C’est une formule sur laquelle on travaille depuis des années. On ne sait pas si elle sera finalement adoptée, mais pour arriver à faire des essais avec ce moteur, il faut le mettre sur un gros avion. Et le seul que possède Airbus c’est l’A380 testé en vol, qui est toujours à Toulouse, et qui a toujours un intérêt important.
Quelles compagnies utilisent l’A380 aujourd’hui dans le monde ?
Les compagnies qui ont arrêté ne sont pas très nombreuses. Air France qui en avait huit les a totalement arrêtés. Mais en revanche, des compagnies comme Lufthansa les ont tous ou presque tous remis en vol. Il y en a d’autres qui sont déconstruits parce qu’on manque de pièces détachées, vu qu’il n’est plus fabriqué.
Notamment chez Tarmac Aerospace à Tarbes, ou en Espagne. Il y a aujourd’hui dix compagnies qui exploitent l’A380, notamment Emirates qui en possède 119. Et puis il y a les compagnies asiatiques qui remettent leur avion en vol, notamment Singapour. Il y a aussi une jeune compagnie britannique, Global Airlines, qui prévoit de démarrer courant mai des vols entre l’Angleterre et les États-Unis avec des A380.
Ça veut dire que l’A380 peut être rentable pour les compagnies ?
C’est un avion qui a été conçu pour pouvoir transporter 853 passagers et 20 membres d’équipage. Jusqu’ici, aucune compagnie ne l’a exploité avec plus de 615 passagers, et encore, la plupart étaient autour de 500, dans des conditions de confort évidemment très importantes.

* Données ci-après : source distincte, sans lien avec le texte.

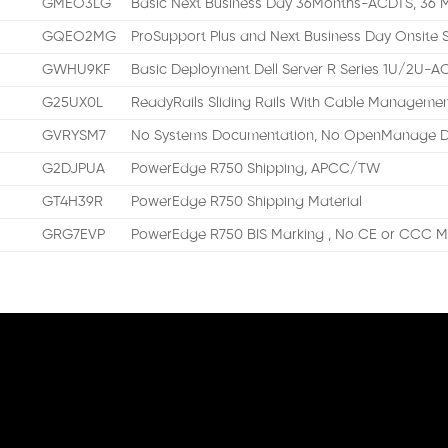
GMEO3LG
Basic Next Business Day 36Months-ACDTS, 36 M
GQEO2MG
ProSupport Plus and Next Business Day Onsite 
GWHU9KF
Basic Deployment Dell Server R Series 1U/2U-
G25UX0L
ReadyRails Sliding Rails With Cable Manageme
GVRYSM7
No Systems Documentation, No OpenManage D
G2DJPUA
PowerEdge R750 Shipping, APCC/TW
GT4H39R
PowerEdge R750 Shipping Material
GRG7EVP
PowerEdge R750 BIS Marking , No CE or CCC Ma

Mais si on regarde la consommation par passager, vu le nombre de passagers, elle tourne en moyenne autour de trois litres de carburant aux 100 kilomètres. Si vous remplissez des avions et que vous mettez 700 ou 800 passagers, alors là, vous arrivez aux fameux deux litres aux 100 pour lesquels l’A380 a été conçu. Et là, il est évidemment l’avion qui consomme le moins au monde aux 100 kilomètres.